Dr. Meg Mulrooney, associate vice provost and professor of history at James Madison University, has written a blog post on her research and work with students on how blackface on campus has functioned as a form of cultural violence against Black people. Below is an excerpt. Read the full post here.
From 1908 until roughly 1958, the administration and faculty actively encouraged blackface as evidenced by its presence at official school events, in its student organizations, and its publications. The evidence is overwhelming that the all-white, female student body participated enthusiastically in these caricatures; among other things, they routinely staged their own amateur minstrel shows, photographed themselves in blackface, and proudly saved programs that stated their real names and the roles they played. They also referenced blackface in other ways: in cartoon sketches of black people that decorated ephemera, in racist dialect that appeared in song lyrics and plays and poems, and in initiation rites for clubs. Just as it was in American culture, broadly, blackface on this campus functioned as a form of cultural violence against Black people. Along with other behaviors, it supported the cultural construction of white, Southern womanhood even if “not all students” participated. That these young women were training to become teachers must also be recognized, for many familiar children’s songs, like Oh Susanna and Cindy, Cindy were minstrel songs.

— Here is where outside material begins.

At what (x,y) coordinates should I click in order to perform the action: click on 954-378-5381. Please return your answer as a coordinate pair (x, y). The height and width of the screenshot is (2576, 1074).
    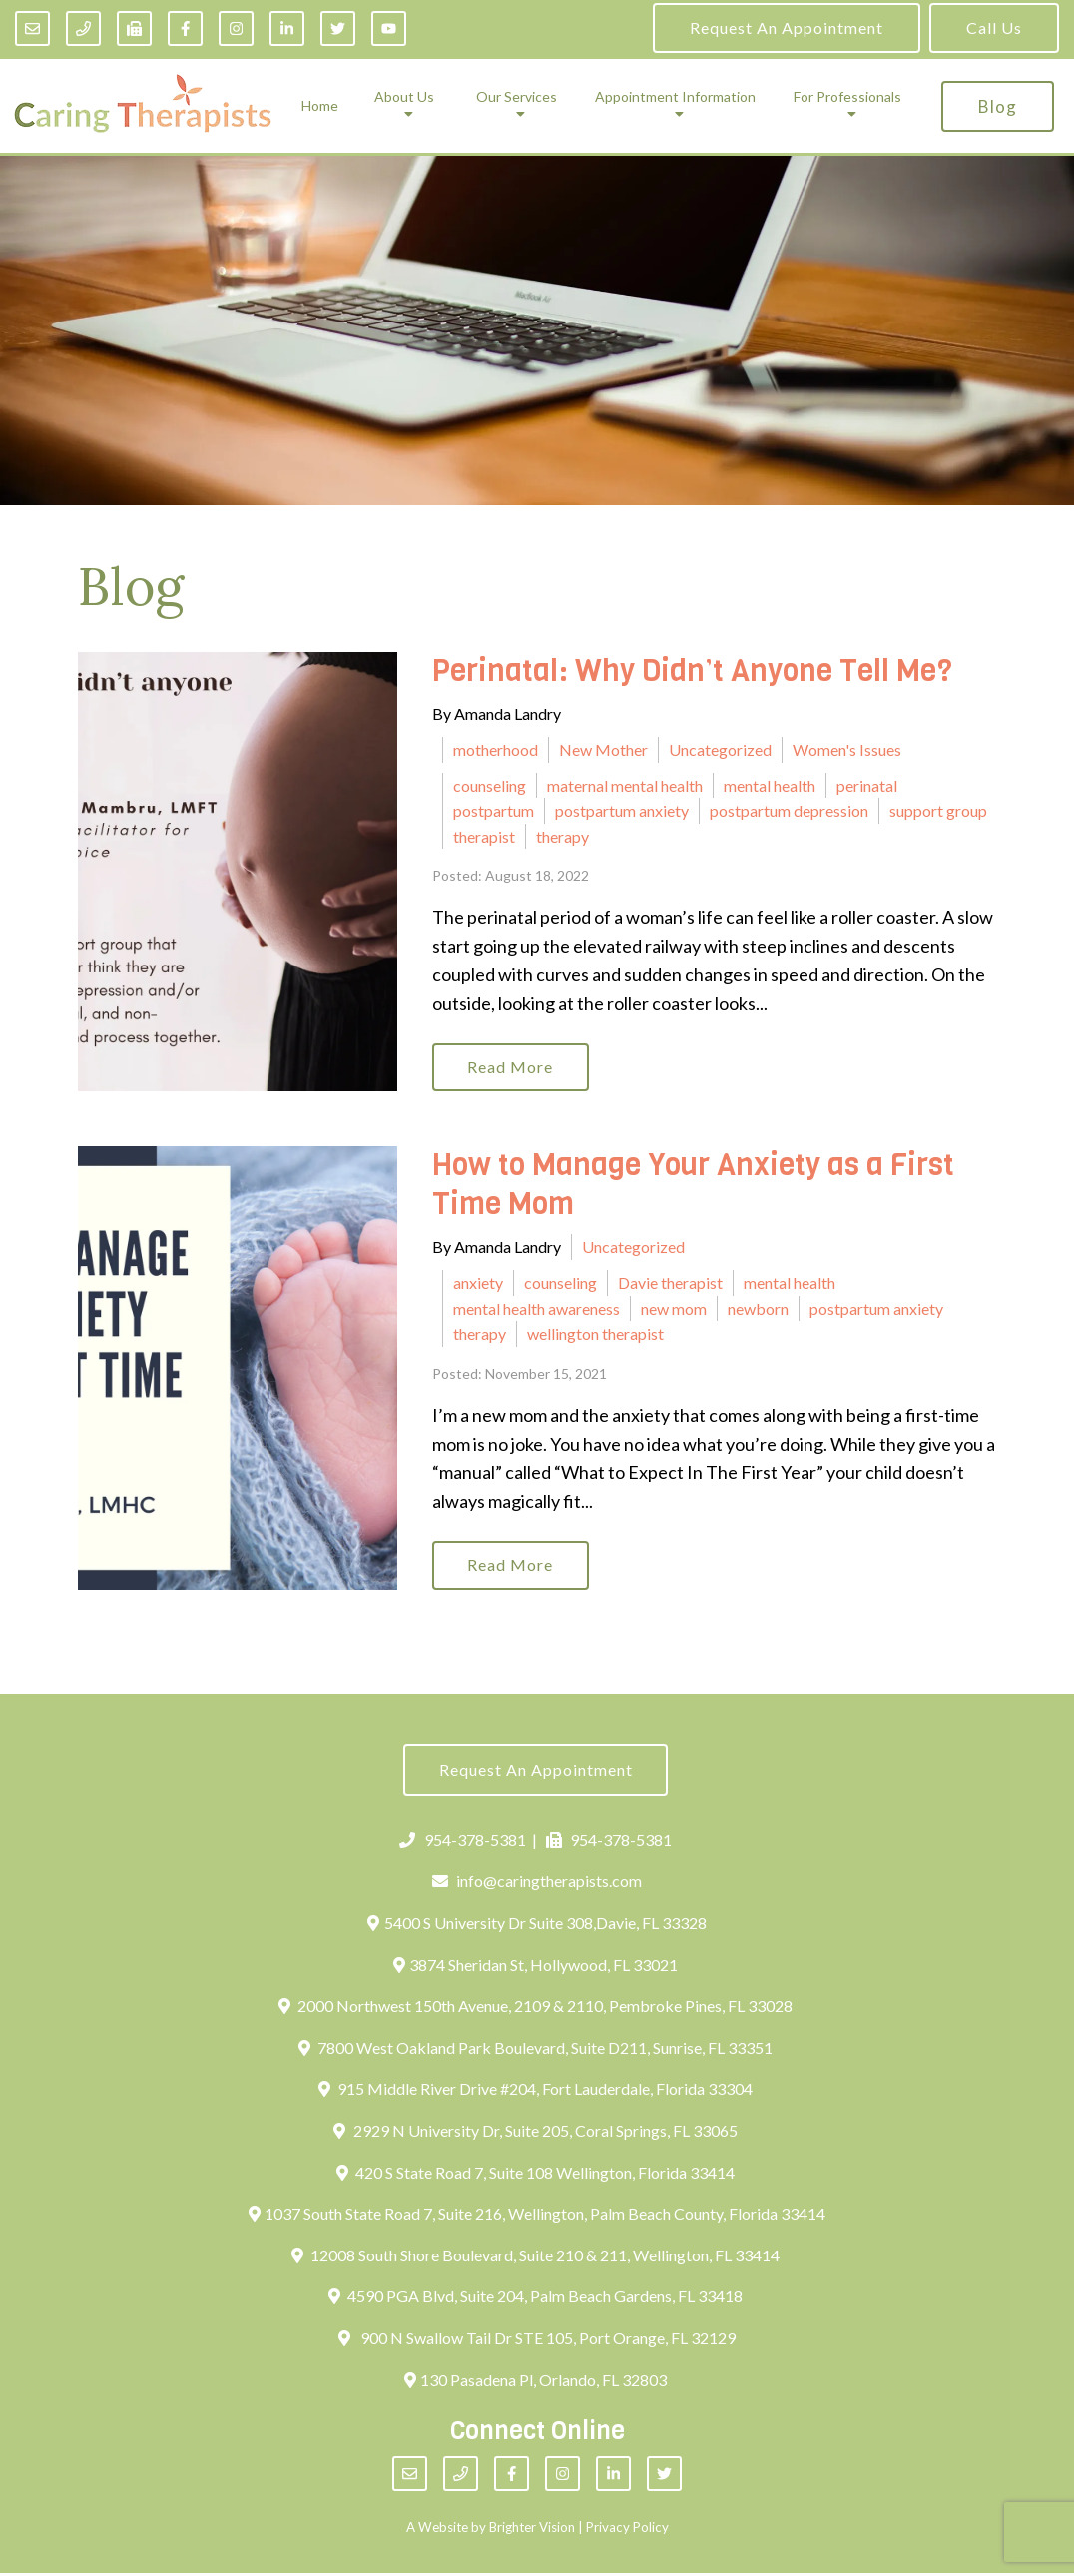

Although it did start to diminish after WWII, blackface activities persisted here, as they did on other all-white Virginia campuses, through the era of the state’s massive resistance to federal desegregation mandates in the 1950s-1960s and into the decades of resistance to affirmative action in the 1970s-1990s. It is not surprising, then, to see in yearbooks and student newspapers evidence that some individuals who attended JMU in the 1980s “blacked up” at private parties, in homecoming parades, or at Greek events. Like earlier forms of blackface in the the Jim Crow era, these performances cannot be separated from the broader context of organized white resistance to higher education integration. Madison College admitted its first black student, Sheary Darcus Johnson, in 1966, and its first black graduate student in 1969, however, desegregation proceeded very slowly throughout the 1970s. In fact, Virginia’s official policy of resistance did not end until the administration of Gov. John Dalton began in 1978, the same year that the Supreme Court’s famous Bakke decision gave rise to the concept of “reverse discrimination.” What was it like to be a Black student or staff member or instructor at Madison at that time? In previous public history seminars, my students and I explored the transformation of this institution in a series of web-based exhibits called Madison in the 1970s. That project demonstrates that the changing trajectory of American higher education, including contemporary efforts to make JMU more diverse and inclusive, are very recent indeed.